Re: [PATCH v4 00/16] perf, persistent: Add persistent events

From: Robert Richter
Date: Tue May 06 2014 - 08:39:18 EST


> Robert Richter <rric@xxxxxxxxxx>:
> This patch set implements the necessary kernel changes for persistent
> events.

I was reviewing the code again after a while. It demonstrates how
persistent events can be used esp. for kernel enabled tracing. It also
allows people to play with it. The initial use case for this was
memory/hardware error detection. But for general-purpose uses of
persistent events I think the design must be improved. I want to start
a discussion on this. Sorry for the long text, but I hope my
description is detailed enough to show you the challenge.

The implementation of persistent events (see description in original
mail below about this) in the kernel is the right direction, basically
increase the refcount to not free events and its buffers when a
process terminates. Then, have a mechanism to reopen the event with
the syscall which can be done by the same or any other
process. Buffers can also be shared and have multiple users.

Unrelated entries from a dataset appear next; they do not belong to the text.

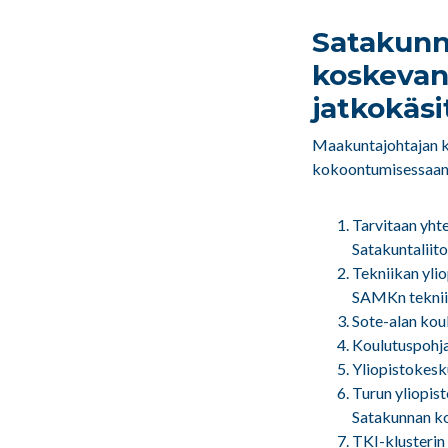
Satakunn
koskevan
jatkokäsi
Maakuntajohtajan 
kokoontumisessaan t
Tarvitaan yhte
Satakuntaliitol
Tekniikan yli
SAMKn teknii
Sote-alan kou
Koulutuspohja
Yliopistokesk
Turun yliopis
Satakunnan k
TKI-klusterin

Now, the interesting question is how userland should all handle
this. There are ioctls implemented to control persistency of
events. But there are some open questions we need to discuss and
address since once the API is defined it can not be changed easily
later. Esp. the identification of events and its grouping of the same
kind of events running on all cpus (I don't mean group events).

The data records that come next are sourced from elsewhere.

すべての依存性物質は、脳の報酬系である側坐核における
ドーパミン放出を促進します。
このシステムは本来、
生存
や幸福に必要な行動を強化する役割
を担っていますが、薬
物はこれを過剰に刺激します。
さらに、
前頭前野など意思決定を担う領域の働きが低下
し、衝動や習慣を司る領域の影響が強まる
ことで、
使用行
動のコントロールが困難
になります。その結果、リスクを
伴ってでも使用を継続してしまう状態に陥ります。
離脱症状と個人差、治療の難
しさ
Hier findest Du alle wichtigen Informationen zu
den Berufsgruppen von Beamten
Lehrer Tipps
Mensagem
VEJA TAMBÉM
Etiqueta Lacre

We need to cover the following use cases for persistent events:

* create,
* reopen,
* delete,
* list and name them in the system.

The last is the most tricky.

I want to explain the current implementation with pros and cons and
possible alternatives.

Creation of events basically does (function arguments are a bit pseudo
code):

attr.type = pmu_type;
attr.config = event_config;
event = perf_event_open(attr, cpu, ...);
id = ioctl(event, PERF_EVENT_IOC_UNCLAIM, 0);
close(event);

To reopen it again:

attr.type = PERF_TYPE_PERSISTENT;
attr.config = id;
event = perf_event_open(attr, cpu, ...);
do_something(event); /* access buffers etc.: */
close(event);

Id must be known from sysfs or stored somewhere.

Events could also be shared transparently. This means, if there is
already an event running with the same attr, it could be reused. Not
sure if this makes sense much and is also feasible. Most events are
opened with writable buffers and thus can not be shared anyway.

Removing it:

... /* same as reopen */
id = ioctl(event, PERF_EVENT_IOC_CLAIM, 0);
close(event);

I rather would change the ioctl to

id = ioctl(PERF_EVENT_IOC_SET_PERSIST, arg);

arg != 0: create persistent event (unclaim)
arg == 0: delete persistent event (claim)

This has the advantage that the naming is better and arg can be used
as parameter (e.g. event id to share a namespace).

The unclaim ioctl *creates* a buffer with 512kB default size. The
reopening process must mmap with the same buffer size. This is a
problem as in this implementation the buffer size is fix and can not
be adjusted. We could let create the process the buffers and make the
event persistent including the current buffers.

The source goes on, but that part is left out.